*** Opening SUPPLIED DATA ***

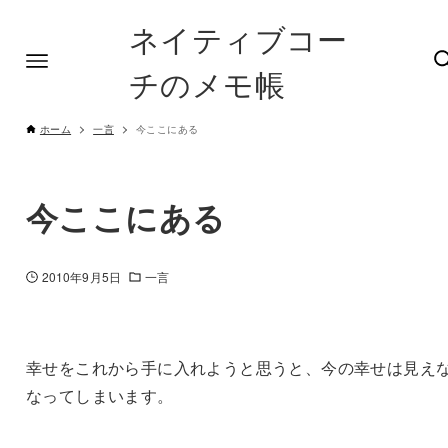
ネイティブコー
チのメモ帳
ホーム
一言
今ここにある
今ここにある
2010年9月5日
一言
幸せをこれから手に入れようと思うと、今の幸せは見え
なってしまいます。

*** Closing SUPPLIED DATA ***
*** Opening SUPPLIED DATA ***

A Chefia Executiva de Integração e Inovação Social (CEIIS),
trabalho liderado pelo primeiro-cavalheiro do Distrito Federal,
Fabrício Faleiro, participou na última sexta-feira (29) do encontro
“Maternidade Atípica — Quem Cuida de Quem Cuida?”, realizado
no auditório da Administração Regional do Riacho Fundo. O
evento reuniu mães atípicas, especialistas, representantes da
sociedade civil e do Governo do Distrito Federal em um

*** Closing SUPPLIED DATA ***

(WHAT IS REQUIRED)
Anywhere the listing shows the word "Distrito", copy the full line.

(YOUR RESPONSE)
trabalho liderado pelo primeiro-cavalheiro do Distrito Federal,
sociedade civil e do Governo do Distrito Federal em um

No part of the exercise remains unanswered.